Arthritis Control

Through Nutrition

Arthritis occurs either because there is a buildup of calcium in the joint or there is a deficiency of cartilage lining the joints,.

In 1958, D, C. Jarvis, MD, wrote the book Folk Medicine and in 1960, the book Arthritis and Folk Medicine.  In both books, he identifies and documents the damage to farm animals and humans that results from the body being too alkaline.  The result is a deposit of calcium in the tissues and joints, at the expense of the bones.  This calcium deposit results in arthritis.  The treatment is to cause the calcium to be resorbed by the body, clearing the joints. 

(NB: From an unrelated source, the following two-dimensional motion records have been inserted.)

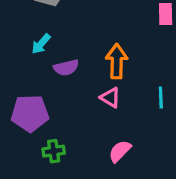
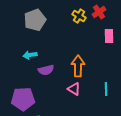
cyan arrow: (41, 44) -> (30, 55), turned 40

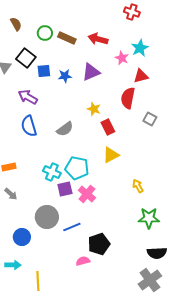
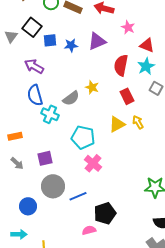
cyan star: (140, 48) -> (146, 66), moved
red triangle: (141, 76) -> (147, 45), turned 35
red semicircle: (128, 98) -> (121, 65), moved
yellow star: (94, 109) -> (92, 87), moved
red rectangle: (108, 127) -> (127, 96), moved
cyan cross: (52, 172) -> (50, 114), moved
yellow arrow: (138, 186) -> (138, 122), moved
purple square: (65, 189) -> (45, 158), moved

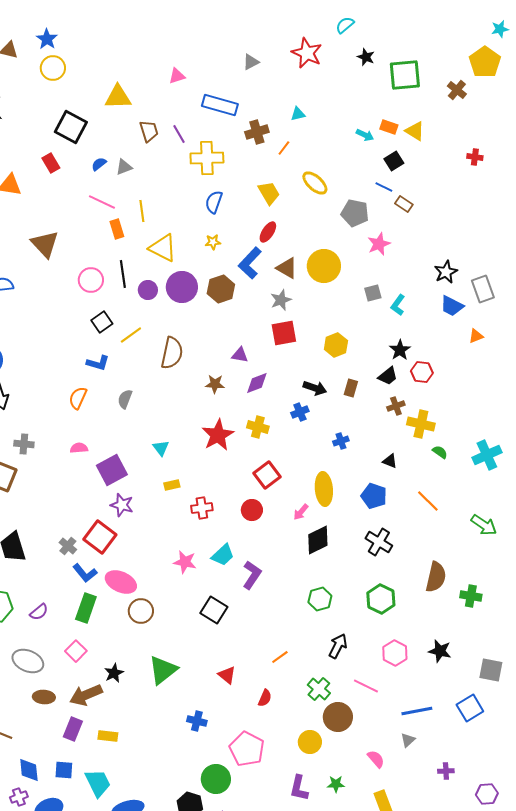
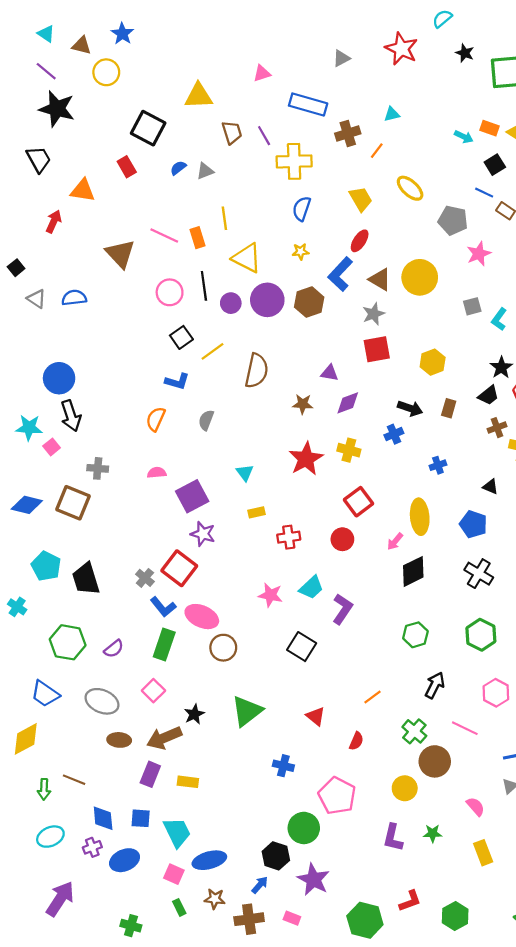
yellow circle: (53, 68) -> (106, 72), moved
pink line: (102, 202) -> (164, 235), moved

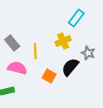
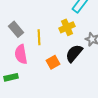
pink semicircle: (17, 68) -> (21, 54), turned -114
orange square: (49, 76) -> (53, 62), turned 32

Dr. Jarvis says: “You may ask, ‘Why should an individual with arthritis be interested in this [stress response]  mechanism?’  He should be interested because conditions in his life may be responsible for activating the energy expending mechanism, and he ought to know what happens in the body in relation to arthritis when that activation occurs.

 “He should know, for example, that a change in the reaction of the blood takes place, its normal faintly alkaline reaction increasing until it becomes hyperalkaline.  Then the blood calcium is precipitated, just as it is in the teakettle when the water boils, and precipitated calcium forms a deposit, just as it does in the bottom of the teakettle.

 “This free calcium in the blood makes the body tissues tough, interferes with the normal formation of tissue juices, makes it more difficult for the heart to circulate the blood, and brings about a deposit of calcium in the blood vessel walls.  When the body holds all the precipitated calcium possible, it spills over into the bursae and the joints.

 “The object of treatment is to throw the deposited calcium into solution again, thus relieving the joints and bursae of the deposited calcium. …native Vermonters do it by the daily use of apple cider vinegar on their food and by taking honey.”  Arthritis and Folk Medicine, pp 75-76

Dr. Jarvis’s basic recommendation is two teaspoons of apple cider vinegar and 2 teaspoons of honey dissolved in a glass of water and taken two to four times a day.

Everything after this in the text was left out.